Há milênios, o povo berbere (amazigh) chama a região do norte da África de lar, espalhando suas línguas e costumes únicos por toda a vastidão do Saara e do Magrebe. Sua história orgulhosa e lendária é de resistência e sobrevivência, pois eles suportaram inúmeras invasões e subjugação, mas sempre encontraram uma maneira de se reerguer.

Foi no primeiro milênio a.C. que eles realmente se destacaram, com sua língua e cultura dominantes nas terras visitadas por gregos, cartagineses e romanos. Uma série de tribos berberes – Mauri, Masaesyli, Massyli, Musulami, Gaetuli e Garamantes – deram origem a uma sequência de poderosos reinos moldados por suas próprias tradições e pela influência de seus conquistadores.

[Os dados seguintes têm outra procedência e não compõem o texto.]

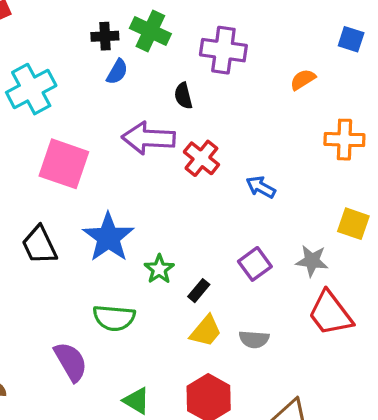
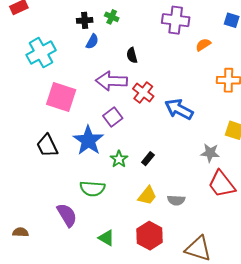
green cross: (150, 31) -> (112, 17), size x0.6
purple cross: (223, 50) -> (176, 20), moved
blue arrow: (261, 187) -> (179, 109), size x1.6
purple square: (255, 264) -> (113, 117), moved
black rectangle: (199, 291) -> (148, 159), moved

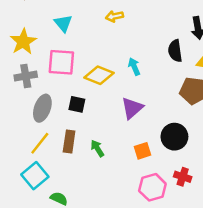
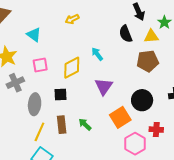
pink square: (61, 62) -> (40, 65), size x0.7
yellow diamond: (99, 75) -> (72, 68), turned -35
orange square: (143, 151) -> (120, 117), size x1.5

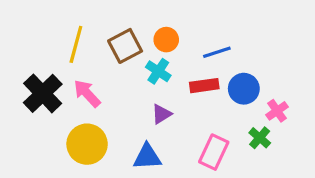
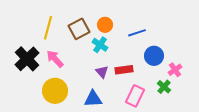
red rectangle: (204, 86) -> (124, 70), moved
purple triangle: (161, 114) -> (102, 72), turned -40

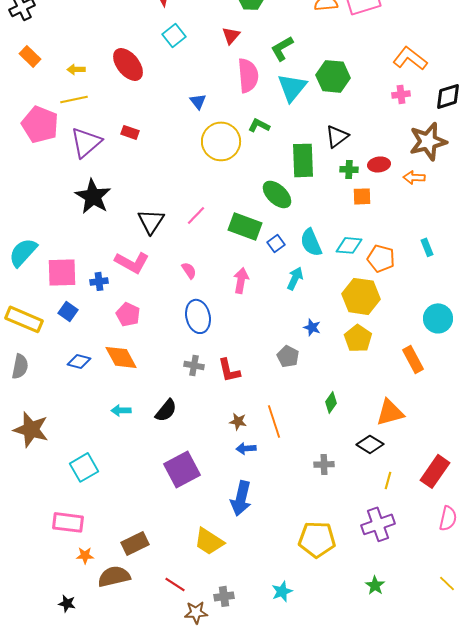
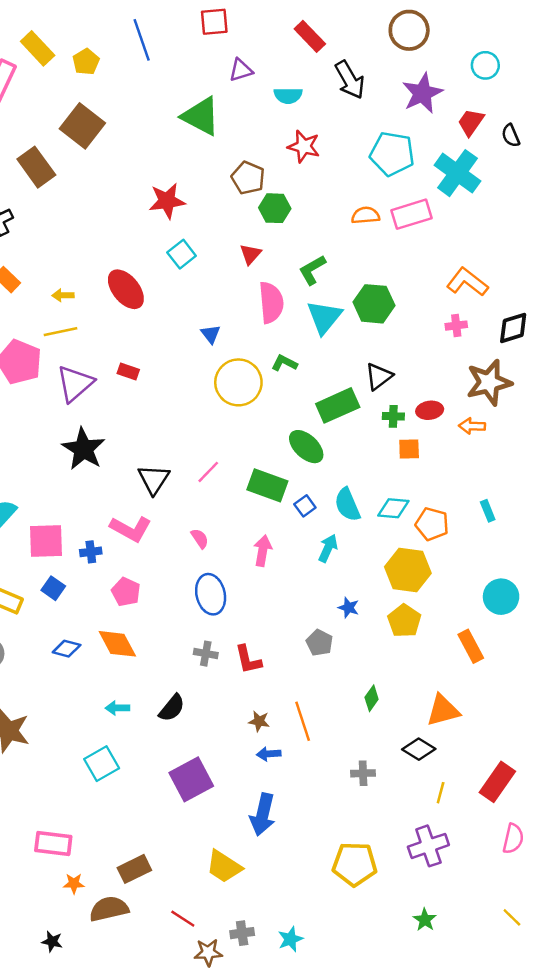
green rectangle: (303, 160) -> (338, 405), turned 68
cyan square: (84, 467) -> (102, 764), moved
cyan star: (282, 591) -> (290, 939), moved

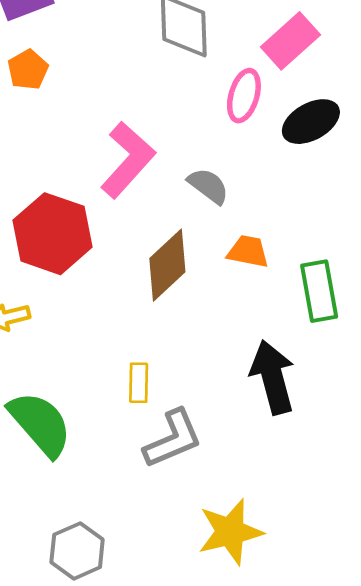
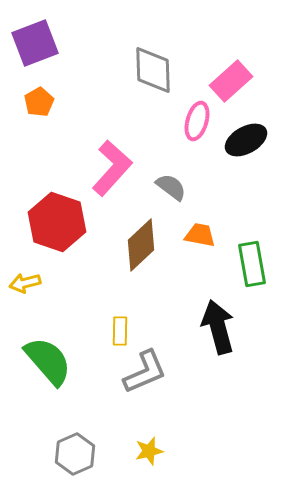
yellow star: (230, 532) -> (149, 451), moved, size x0.6

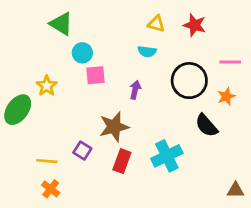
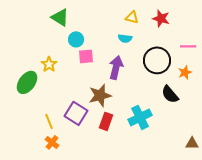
purple arrow: (135, 90) -> (116, 67), size x1.6
purple square: (82, 151) -> (76, 113), size x1.6
yellow line: (47, 161) -> (49, 121), turned 63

An artists impression of one of the Berbers in digital art form.

No entanto, apesar de sua força, eles não foram imunes às marés da história. Após a invasão dos vândalos em 429 d.C. e a reconquista bizantina em 533 d.C., os reinos berberes começaram a cair um a um, esmagados pelo peso de impérios que buscavam absorvê-los. E ainda assim, mesmo com as conquistas árabes dos séculos VII e VIII d.C. trazendo mais agitação e mudanças, eles persistiram, seu espírito inquebrantável e sua cultura inabalável.

Hoje em dia, eles continuam carregando consigo o legado de seus ancestrais, uma tapeçaria rica e vibrante de língua, música e tradição que está entrelaçada no próprio tecido do Norte da África. A deles é uma história de resiliência e determinação, de um povo que se recusou a ser conquistado e que continua a prosperar, mesmo diante da adversidade.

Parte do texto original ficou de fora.